Records from a data source:
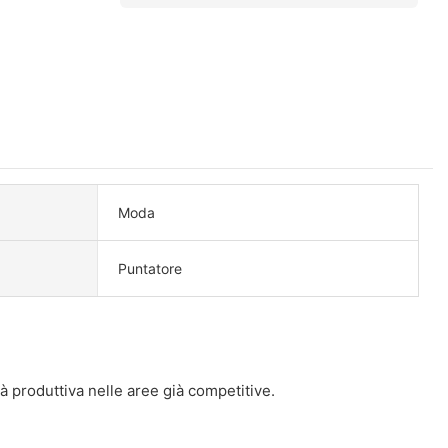
Moda
Puntatore
à produttiva nelle aree già competitive.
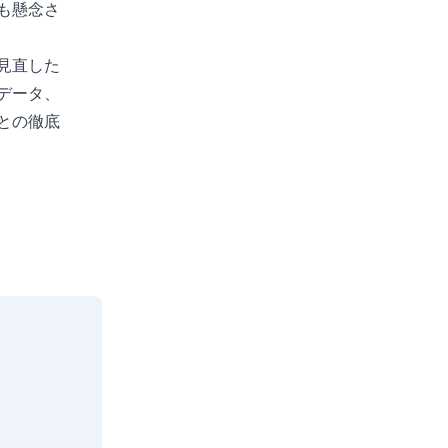
も懸念さ
見直した
データ、
との徹底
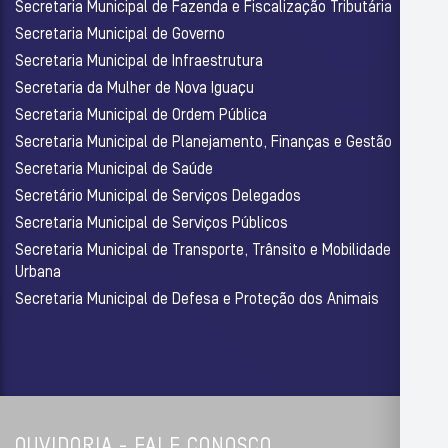
Secretaria Municipal de Fazenda e Fiscalização Tributária
Secretaria Municipal de Governo
Secretaria Municipal de Infraestrutura
Secretaria da Mulher de Nova Iguaçu
Secretaria Municipal de Ordem Pública
Secretaria Municipal de Planejamento, Finanças e Gestão
Secretaria Municipal de Saúde
Secretário Municipal de Serviços Delegados
Secretaria Municipal de Serviços Públicos
Secretaria Municipal de Transporte, Trânsito e Mobilidade
Urbana
Secretaria Municipal de Defesa e Proteção dos Animais
OUVIDORIA - FALE CONOSCO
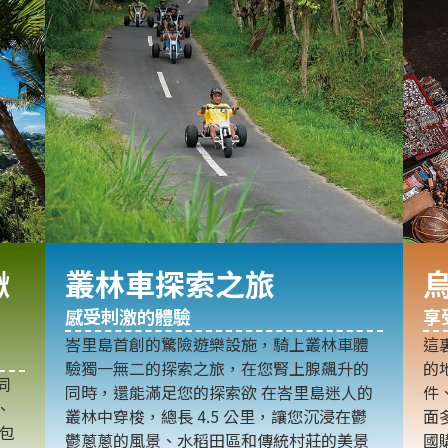
鞦
叢林車探索之旅
感受刺激的體驗
享
峇里島首創的驚險遊樂設施，騎上叢林車體
這
驗獨一無二的探索之旅，在您腎上腺飆升的
的
同
同時，還能滿足您的探索欲 在峇里島迷人的
件
、
叢林中穿梭，總長 4.5 公里，讓您沉浸在鬱
面
林包
鬱蔥蔥的風景、水稻田區和傳統村莊的美景
國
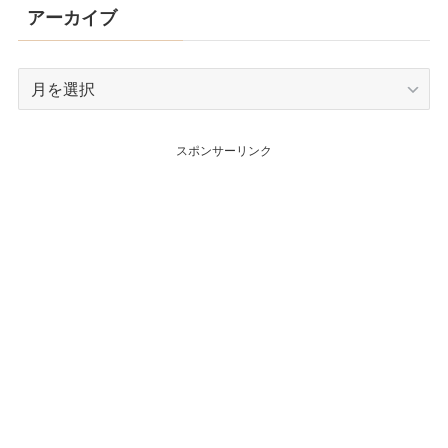
アーカイブ
ア
ー
カ
スポンサーリンク
イ
ブ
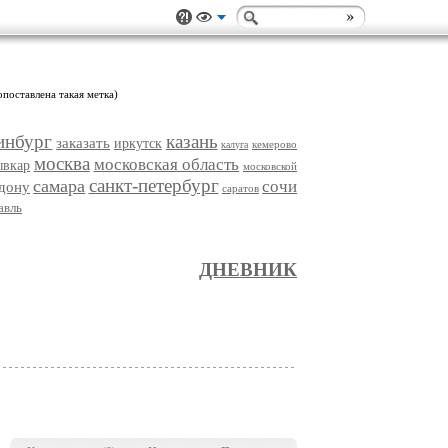
опоставлена такая метка)
инбург
казань
заказать
иркутск
кемерово
калуга
москва
московская область
ывкар
московской
санкт-петербург
самара
сочи
-дону
саратов
авль
ДНЕВНИК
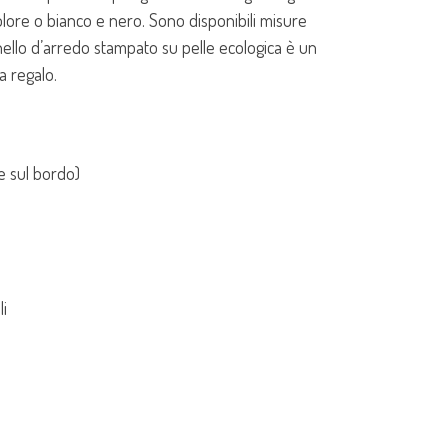
lore o bianco e nero. Sono disponibili misure
nnello d’arredo stampato su pelle ecologica è un
a regalo.
e sul bordo)
i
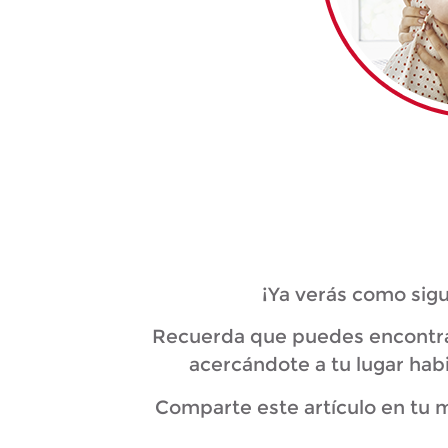
¡Ya verás como sigu
Recuerda que puedes encontrar
acercándote a tu lugar hab
Comparte este artículo en tu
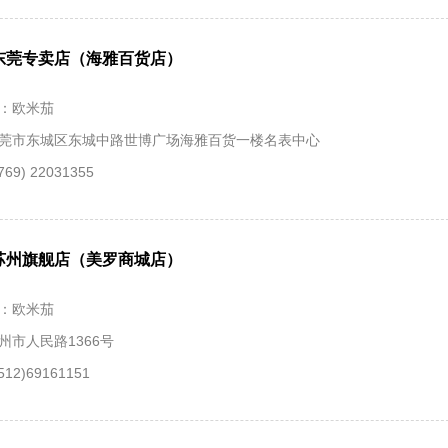
东莞专卖店（海雅百货店）
：欧米茄
莞市东城区东城中路世博广场海雅百货一楼名表中心
69) 22031355
苏州旗舰店（美罗商城店）
：欧米茄
州市人民路1366号
12)69161151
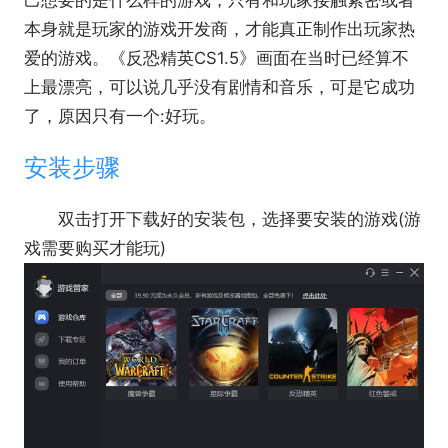
己想要的是什么样的游戏，只有和玩家接触紧密或者
本身就是玩家的游戏开发商，才能真正制作出玩家热
爱的游戏。《反恐精英CS1.5》画面在当时已经算不
上最漂亮，可以说几乎没有剧情和音乐，可是它成功
了，原因只有一个:好玩。
安装步骤
双击打开下载好的安装包，选择要安装的游戏(游
戏需要购买才能玩)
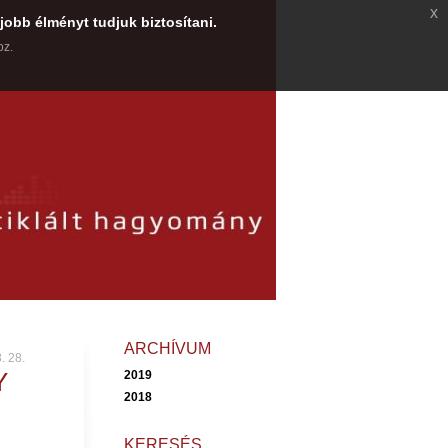
x
jobb élményt tudjuk biztosítani.
oz.
ARCHÍVUM
. 28.
Y
2019
2018
KERESÉS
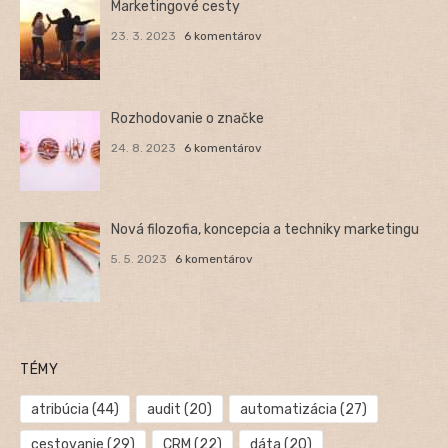
Marketingové cesty
23. 3. 2023
6 komentárov
Rozhodovanie o značke
24. 8. 2023
6 komentárov
Nová filozofia, koncepcia a techniky marketingu
5. 5. 2023
6 komentárov
TÉMY
atribúcia
(44)
audit
(20)
automatizácia
(27)
cestovanie
(29)
CRM
(22)
dáta
(20)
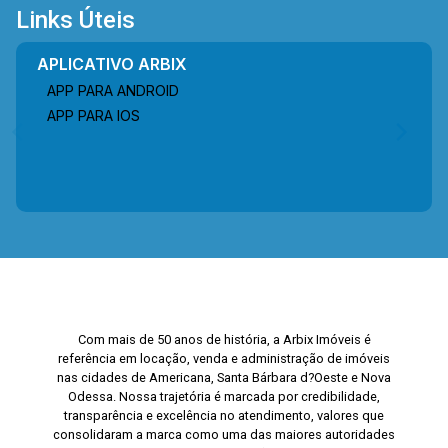
Links Úteis
APLICATIVO ARBIX
APP PARA ANDROID
APP PARA IOS
Com mais de 50 anos de história, a Arbix Imóveis é
referência em locação, venda e administração de imóveis
nas cidades de Americana, Santa Bárbara d?Oeste e Nova
Odessa. Nossa trajetória é marcada por credibilidade,
transparência e excelência no atendimento, valores que
consolidaram a marca como uma das maiores autoridades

- PROBLEM REQUIREMENTS:
Go to the line above that has "automatizácia" and copy exactly from there down to the line that has "Odessa. Nossa trajetória", both included. Leave the pictures out.

- ANSWER BELOW:
automatizácia
(27)
cestovanie
(29)
CRM
(22)
dáta
(20)
Links Úteis
APLICATIVO ARBIX
APP PARA ANDROID
APP PARA IOS
Com mais de 50 anos de história, a Arbix Imóveis é
referência em locação, venda e administração de imóveis
nas cidades de Americana, Santa Bárbara d?Oeste e Nova
Odessa. Nossa trajetória é marcada por credibilidade,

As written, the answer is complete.